■ **Problem requirements**
Give the data below again, word for word.

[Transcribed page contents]
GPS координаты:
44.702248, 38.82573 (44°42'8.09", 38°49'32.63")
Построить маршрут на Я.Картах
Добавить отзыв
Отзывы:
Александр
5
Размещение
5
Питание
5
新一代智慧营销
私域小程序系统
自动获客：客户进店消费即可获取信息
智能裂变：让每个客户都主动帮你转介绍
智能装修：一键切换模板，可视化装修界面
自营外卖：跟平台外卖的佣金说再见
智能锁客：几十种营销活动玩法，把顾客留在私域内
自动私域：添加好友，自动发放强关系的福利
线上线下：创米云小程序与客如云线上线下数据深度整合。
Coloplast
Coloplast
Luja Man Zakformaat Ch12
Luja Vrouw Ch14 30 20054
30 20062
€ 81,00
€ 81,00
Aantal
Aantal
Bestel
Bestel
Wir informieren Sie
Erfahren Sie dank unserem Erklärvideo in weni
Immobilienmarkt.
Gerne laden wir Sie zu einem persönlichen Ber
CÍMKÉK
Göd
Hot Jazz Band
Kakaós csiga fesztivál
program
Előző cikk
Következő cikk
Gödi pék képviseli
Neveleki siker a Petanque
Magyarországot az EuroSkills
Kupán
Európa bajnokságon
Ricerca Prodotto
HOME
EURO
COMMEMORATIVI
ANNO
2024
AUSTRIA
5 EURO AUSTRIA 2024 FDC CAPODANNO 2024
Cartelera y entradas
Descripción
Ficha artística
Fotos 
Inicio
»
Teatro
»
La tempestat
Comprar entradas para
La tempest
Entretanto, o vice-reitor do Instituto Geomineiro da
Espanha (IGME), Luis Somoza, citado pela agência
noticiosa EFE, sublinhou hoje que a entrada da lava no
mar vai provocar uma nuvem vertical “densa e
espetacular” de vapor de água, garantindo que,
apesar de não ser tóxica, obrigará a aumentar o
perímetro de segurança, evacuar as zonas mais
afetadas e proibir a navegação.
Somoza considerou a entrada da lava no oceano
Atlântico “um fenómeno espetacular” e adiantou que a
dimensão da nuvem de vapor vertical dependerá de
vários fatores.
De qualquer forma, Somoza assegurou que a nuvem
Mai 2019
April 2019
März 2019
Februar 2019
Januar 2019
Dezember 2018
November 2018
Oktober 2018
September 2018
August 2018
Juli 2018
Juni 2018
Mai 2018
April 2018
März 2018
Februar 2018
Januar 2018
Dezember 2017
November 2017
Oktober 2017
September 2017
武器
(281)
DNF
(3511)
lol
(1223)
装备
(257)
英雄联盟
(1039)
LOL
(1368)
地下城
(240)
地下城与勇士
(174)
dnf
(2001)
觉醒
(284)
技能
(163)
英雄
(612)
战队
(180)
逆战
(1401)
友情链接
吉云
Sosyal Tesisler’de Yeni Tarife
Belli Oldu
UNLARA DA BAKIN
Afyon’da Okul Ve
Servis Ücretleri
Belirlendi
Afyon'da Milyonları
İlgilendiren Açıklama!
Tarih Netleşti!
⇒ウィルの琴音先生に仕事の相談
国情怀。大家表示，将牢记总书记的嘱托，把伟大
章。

■ **Solved exercise**
GPS координаты:
44.702248, 38.82573 (44°42'8.09", 38°49'32.63")
Построить маршрут на Я.Картах
Добавить отзыв
Отзывы:
Александр
5
Размещение
5
Питание
5
新一代智慧营销
私域小程序系统
自动获客：客户进店消费即可获取信息
智能裂变：让每个客户都主动帮你转介绍
智能装修：一键切换模板，可视化装修界面
自营外卖：跟平台外卖的佣金说再见
智能锁客：几十种营销活动玩法，把顾客留在私域内
自动私域：添加好友，自动发放强关系的福利
线上线下：创米云小程序与客如云线上线下数据深度整合。
Coloplast
Coloplast
Luja Man Zakformaat Ch12
Luja Vrouw Ch14 30 20054
30 20062
€ 81,00
€ 81,00
Aantal
Aantal
Bestel
Bestel
Wir informieren Sie
Erfahren Sie dank unserem Erklärvideo in weni
Immobilienmarkt.
Gerne laden wir Sie zu einem persönlichen Ber
CÍMKÉK
Göd
Hot Jazz Band
Kakaós csiga fesztivál
program
Előző cikk
Következő cikk
Gödi pék képviseli
Neveleki siker a Petanque
Magyarországot az EuroSkills
Kupán
Európa bajnokságon
Ricerca Prodotto
HOME
EURO
COMMEMORATIVI
ANNO
2024
AUSTRIA
5 EURO AUSTRIA 2024 FDC CAPODANNO 2024
Cartelera y entradas
Descripción
Ficha artística
Fotos 
Inicio
»
Teatro
»
La tempestat
Comprar entradas para
La tempest
Entretanto, o vice-reitor do Instituto Geomineiro da
Espanha (IGME), Luis Somoza, citado pela agência
noticiosa EFE, sublinhou hoje que a entrada da lava no
mar vai provocar uma nuvem vertical “densa e
espetacular” de vapor de água, garantindo que,
apesar de não ser tóxica, obrigará a aumentar o
perímetro de segurança, evacuar as zonas mais
afetadas e proibir a navegação.
Somoza considerou a entrada da lava no oceano
Atlântico “um fenómeno espetacular” e adiantou que a
dimensão da nuvem de vapor vertical dependerá de
vários fatores.
De qualquer forma, Somoza assegurou que a nuvem
Mai 2019
April 2019
März 2019
Februar 2019
Januar 2019
Dezember 2018
November 2018
Oktober 2018
September 2018
August 2018
Juli 2018
Juni 2018
Mai 2018
April 2018
März 2018
Februar 2018
Januar 2018
Dezember 2017
November 2017
Oktober 2017
September 2017
武器
(281)
DNF
(3511)
lol
(1223)
装备
(257)
英雄联盟
(1039)
LOL
(1368)
地下城
(240)
地下城与勇士
(174)
dnf
(2001)
觉醒
(284)
技能
(163)
英雄
(612)
战队
(180)
逆战
(1401)
友情链接
吉云
Sosyal Tesisler’de Yeni Tarife
Belli Oldu
UNLARA DA BAKIN
Afyon’da Okul Ve
Servis Ücretleri
Belirlendi
Afyon'da Milyonları
İlgilendiren Açıklama!
Tarih Netleşti!
⇒ウィルの琴音先生に仕事の相談
国情怀。大家表示，将牢记总书记的嘱托，把伟大
章。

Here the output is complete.